WORK INSTRUCTION: Without the pictures, copy all the entries below exactly.

Collected data
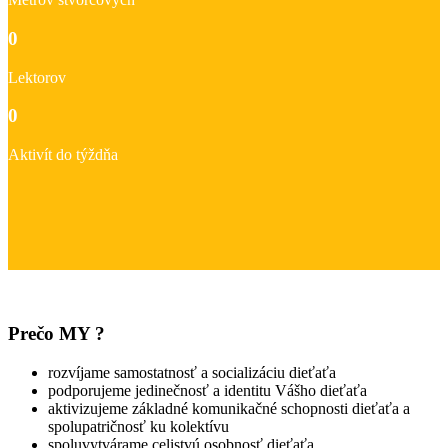
0
Lektorov
0
Aktivít do týždňa
Prečo MY ?
rozvíjame samostatnosť a socializáciu dieťaťa
podporujeme jedinečnosť a identitu Vášho dieťaťa
aktivizujeme základné komunikačné schopnosti dieťaťa a
spolupatričnosť ku kolektívu
spoluvytvárame celistvú osobnosť dieťaťa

SOLVED EXERCISE:
0
Lektorov
0
Aktivít do týždňa
Prečo MY ?
rozvíjame samostatnosť a socializáciu dieťaťa
podporujeme jedinečnosť a identitu Vášho dieťaťa
aktivizujeme základné komunikačné schopnosti dieťaťa a
spolupatričnosť ku kolektívu
spoluvytvárame celistvú osobnosť dieťaťa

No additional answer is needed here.